Das Zeitalter der Fischer
Das Zeitalter der Piraten neigte sich im 19. Jahrhundert allmählich dem Ende zu, ein neues begann: das der Fischer. Mit schnittigen Schonern gingen die Männer auf große Fahrt Richtung Neufundland, wo es unbegrenzt Kabeljau zu geben schien. Der nussig, feine Fisch findet sich auch heute noch auf jeder Speisekarte eines einigermaßen anständigen Restaurants in Granville - am besten zubereitet in einer normannischen Sauce aus Zwiebeln, Butter, Calvados und einer gehörigen Portion Crème fraîche.
Die Sommerfrischler
Die Fischer fuhren weiter ein und aus, Jahr für Jahr, und irgendwann entdeckte eine neue Spezies das Felsen-Städtchen am atlantischen Meeressaum: die Sommerfrischler. Das begüterte Bürgertum schickte sich an, in den warmen Monaten seine freie Zeit, um Erholung zu finden, an der Küste zu verbringen. Viele einfache Leute taten es ihnen alsbald nach. Granville wurde zum Seebad. Und, um dem Ganzen noch die Krone aufzusetzen, wurde 1910 ein Kasino eröffnet. Mondän? Vielleicht, ein wenig. Oder auch: mondän auf Normannisch.

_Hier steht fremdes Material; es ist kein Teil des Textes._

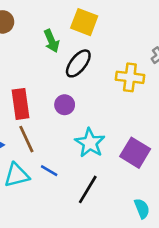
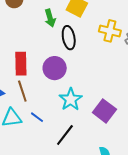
black ellipse: (78, 63) -> (69, 38), turned -55
yellow cross: (130, 77) -> (110, 31), moved
purple circle: (65, 105) -> (55, 68), size x1.5

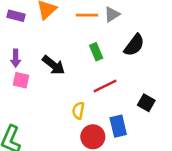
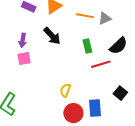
black arrow: (54, 65) -> (52, 36), moved
pink square: (21, 80) -> (24, 59), turned -32
red line: (105, 86) -> (101, 64), moved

Felsen, Kasino, Meer: alles da. Der Vergleich mit Monaco mag jedoch zumindest aus einem Grunde dann doch nicht stand halten: Granville ist kein Steuerparadies. Wobei: die englischen Kanalinseln sind nur ein paar Fähr-Minuten entfernt. Und dort soll es erheblich mehr Briefkästen als Bewohner geben.